Zero-Shot Monocular Motion Segmentation in the Wild by Combining Deep Learning with Geometric Motion Model Fusion
Yuxiang Huang, Yuhao Chen, John Zelek
TL;DR
This work tackles monocular motion segmentation from a moving camera in a zero-shot setting by fusing deep-learning–derived object proposals with two complementary geometric motion models. The pipeline generates object proposals via foundation models, extracts object-specific point trajectories, optical flow, and monocular depth, and then fits both epipolar ($F$) and flow-depth motion models, constructing two pairwise affinity matrices that are fused with co-regularized multi-view spectral clustering to produce dense motion segmentation without training data.

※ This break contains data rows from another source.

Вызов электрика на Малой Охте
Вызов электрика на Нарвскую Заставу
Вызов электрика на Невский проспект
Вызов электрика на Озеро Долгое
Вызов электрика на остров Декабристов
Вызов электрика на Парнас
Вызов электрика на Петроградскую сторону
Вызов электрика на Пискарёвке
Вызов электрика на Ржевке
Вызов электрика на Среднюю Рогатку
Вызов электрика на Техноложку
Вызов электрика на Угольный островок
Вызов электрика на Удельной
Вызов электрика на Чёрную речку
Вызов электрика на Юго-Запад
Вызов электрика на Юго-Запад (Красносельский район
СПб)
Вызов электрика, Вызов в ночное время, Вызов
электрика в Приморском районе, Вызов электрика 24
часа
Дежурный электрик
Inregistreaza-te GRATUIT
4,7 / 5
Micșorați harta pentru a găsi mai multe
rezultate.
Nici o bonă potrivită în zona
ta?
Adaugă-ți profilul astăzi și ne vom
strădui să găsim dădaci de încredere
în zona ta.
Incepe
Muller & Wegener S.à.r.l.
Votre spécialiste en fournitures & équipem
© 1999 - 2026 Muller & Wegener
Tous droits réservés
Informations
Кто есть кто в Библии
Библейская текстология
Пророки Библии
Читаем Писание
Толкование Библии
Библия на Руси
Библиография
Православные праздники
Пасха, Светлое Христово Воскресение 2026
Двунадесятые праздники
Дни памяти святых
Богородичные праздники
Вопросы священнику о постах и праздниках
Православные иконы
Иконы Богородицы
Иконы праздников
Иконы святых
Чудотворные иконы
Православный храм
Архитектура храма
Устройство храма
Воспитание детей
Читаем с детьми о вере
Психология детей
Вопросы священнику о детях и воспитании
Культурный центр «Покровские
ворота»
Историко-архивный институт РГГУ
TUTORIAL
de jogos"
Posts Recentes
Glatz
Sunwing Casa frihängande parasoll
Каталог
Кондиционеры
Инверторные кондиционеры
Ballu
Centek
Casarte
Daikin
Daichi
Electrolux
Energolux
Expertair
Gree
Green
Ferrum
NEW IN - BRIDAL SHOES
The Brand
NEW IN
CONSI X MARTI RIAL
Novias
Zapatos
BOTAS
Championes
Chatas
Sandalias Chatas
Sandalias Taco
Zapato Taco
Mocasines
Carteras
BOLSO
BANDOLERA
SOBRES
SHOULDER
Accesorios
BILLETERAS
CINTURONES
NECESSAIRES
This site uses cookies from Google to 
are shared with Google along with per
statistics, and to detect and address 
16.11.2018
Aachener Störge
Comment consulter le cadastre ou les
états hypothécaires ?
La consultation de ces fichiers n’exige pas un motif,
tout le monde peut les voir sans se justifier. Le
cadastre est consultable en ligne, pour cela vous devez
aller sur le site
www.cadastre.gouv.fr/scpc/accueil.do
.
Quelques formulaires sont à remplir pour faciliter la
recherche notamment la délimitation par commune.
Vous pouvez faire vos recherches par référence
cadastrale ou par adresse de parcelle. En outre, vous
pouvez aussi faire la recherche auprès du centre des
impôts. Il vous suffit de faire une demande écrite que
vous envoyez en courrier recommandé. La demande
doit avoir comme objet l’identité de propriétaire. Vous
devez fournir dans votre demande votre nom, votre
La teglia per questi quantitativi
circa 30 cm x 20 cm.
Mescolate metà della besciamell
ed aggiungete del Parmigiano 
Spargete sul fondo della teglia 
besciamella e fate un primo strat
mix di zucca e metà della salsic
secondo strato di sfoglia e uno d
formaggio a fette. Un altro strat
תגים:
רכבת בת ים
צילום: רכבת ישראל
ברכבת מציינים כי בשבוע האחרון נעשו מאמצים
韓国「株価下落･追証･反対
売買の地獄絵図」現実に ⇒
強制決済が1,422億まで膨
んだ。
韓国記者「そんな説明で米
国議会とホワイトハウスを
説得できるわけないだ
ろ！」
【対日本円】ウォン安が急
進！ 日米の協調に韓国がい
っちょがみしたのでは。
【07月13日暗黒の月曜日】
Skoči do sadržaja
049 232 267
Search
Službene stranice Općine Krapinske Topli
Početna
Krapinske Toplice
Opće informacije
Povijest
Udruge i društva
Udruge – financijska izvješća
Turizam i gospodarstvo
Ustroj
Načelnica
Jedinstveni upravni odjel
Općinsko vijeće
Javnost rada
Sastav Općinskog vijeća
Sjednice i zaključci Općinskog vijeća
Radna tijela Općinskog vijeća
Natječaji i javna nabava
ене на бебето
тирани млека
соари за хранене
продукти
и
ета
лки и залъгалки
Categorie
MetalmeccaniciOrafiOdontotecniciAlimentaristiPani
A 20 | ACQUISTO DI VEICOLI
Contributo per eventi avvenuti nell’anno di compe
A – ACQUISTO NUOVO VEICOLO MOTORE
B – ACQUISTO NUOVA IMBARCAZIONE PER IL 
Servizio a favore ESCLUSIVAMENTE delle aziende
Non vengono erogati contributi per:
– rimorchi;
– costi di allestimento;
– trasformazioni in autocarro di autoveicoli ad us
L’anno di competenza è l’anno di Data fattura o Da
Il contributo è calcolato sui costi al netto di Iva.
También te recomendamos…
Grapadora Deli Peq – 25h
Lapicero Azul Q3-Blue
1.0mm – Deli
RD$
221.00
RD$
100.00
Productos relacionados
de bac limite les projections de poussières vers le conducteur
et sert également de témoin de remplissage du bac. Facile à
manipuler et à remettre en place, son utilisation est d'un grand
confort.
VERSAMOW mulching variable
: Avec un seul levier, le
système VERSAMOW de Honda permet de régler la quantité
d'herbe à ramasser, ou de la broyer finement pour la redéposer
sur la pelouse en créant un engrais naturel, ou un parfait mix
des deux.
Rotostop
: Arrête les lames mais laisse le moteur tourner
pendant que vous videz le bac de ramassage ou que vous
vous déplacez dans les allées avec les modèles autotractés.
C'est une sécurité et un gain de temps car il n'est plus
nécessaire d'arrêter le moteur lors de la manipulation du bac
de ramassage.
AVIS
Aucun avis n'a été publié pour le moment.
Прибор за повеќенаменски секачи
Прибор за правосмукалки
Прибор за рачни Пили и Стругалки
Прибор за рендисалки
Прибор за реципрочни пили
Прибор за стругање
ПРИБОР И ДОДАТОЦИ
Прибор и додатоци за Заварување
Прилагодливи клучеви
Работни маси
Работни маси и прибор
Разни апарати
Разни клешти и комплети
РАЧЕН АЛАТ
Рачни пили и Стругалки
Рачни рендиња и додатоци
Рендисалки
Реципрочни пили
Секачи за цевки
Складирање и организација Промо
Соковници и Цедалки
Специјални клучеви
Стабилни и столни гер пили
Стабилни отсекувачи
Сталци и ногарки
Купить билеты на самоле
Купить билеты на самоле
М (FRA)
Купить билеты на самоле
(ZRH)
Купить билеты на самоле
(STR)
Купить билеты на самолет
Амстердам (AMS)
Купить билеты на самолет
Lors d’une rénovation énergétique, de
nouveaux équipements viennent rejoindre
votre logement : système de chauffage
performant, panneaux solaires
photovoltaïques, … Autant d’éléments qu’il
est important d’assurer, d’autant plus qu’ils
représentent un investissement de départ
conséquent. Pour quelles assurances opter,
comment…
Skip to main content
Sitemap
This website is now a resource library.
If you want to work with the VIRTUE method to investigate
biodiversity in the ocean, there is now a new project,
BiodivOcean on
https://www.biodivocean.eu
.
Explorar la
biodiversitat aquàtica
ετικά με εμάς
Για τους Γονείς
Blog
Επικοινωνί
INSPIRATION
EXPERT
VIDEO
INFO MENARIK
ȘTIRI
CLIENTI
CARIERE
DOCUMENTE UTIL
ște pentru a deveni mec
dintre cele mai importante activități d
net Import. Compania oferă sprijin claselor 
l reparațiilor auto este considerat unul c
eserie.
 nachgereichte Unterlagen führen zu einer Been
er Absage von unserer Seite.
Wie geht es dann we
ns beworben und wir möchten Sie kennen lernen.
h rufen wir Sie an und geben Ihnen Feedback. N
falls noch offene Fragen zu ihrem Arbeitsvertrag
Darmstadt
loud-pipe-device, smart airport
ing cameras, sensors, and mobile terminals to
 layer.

The approach achieves competitive results across DAVIS-Moving, YTVOS-Moving, and KT3DInsMoSeg benchmarks, outperforming some supervised and unsupervised methods and is shown to benefit significantly from model fusion in ablations. Limitations include slower inference due to multiple foundation-model components and the need to assume a known number of motion groups, with future work targeting additional geometric cues (e.g., trifocal tensor) and potential end-to-end training to improve speed and scalability.
Abstract
Detecting and segmenting moving objects from a moving monocular camera is challenging in the presence of unknown camera motion, diverse object motions and complex scene structures. Most existing methods rely on a single motion cue to perform motion segmentation, which is usually insufficient when facing different complex environments. While a few recent deep learning based methods are able to combine multiple motion cues to achieve improved accuracy, they depend heavily on vast datasets and extensive annotations, making them less adaptable to new scenarios. To address these limitations, we propose a novel monocular dense segmentation method that achieves state-of-the-art motion segmentation results in a zero-shot manner. The proposed method synergestically combines the strengths of deep learning and geometric model fusion methods by performing geometric model fusion on object proposals. Experiments show that our method achieves competitive results on several motion segmentation datasets and even surpasses some state-of-the-art supervised methods on certain benchmarks, while not being trained on any data. We also present an ablation study to show the effectiveness of combining different geometric models together for motion segmentation, highlighting the value of our geometric model fusion strategy.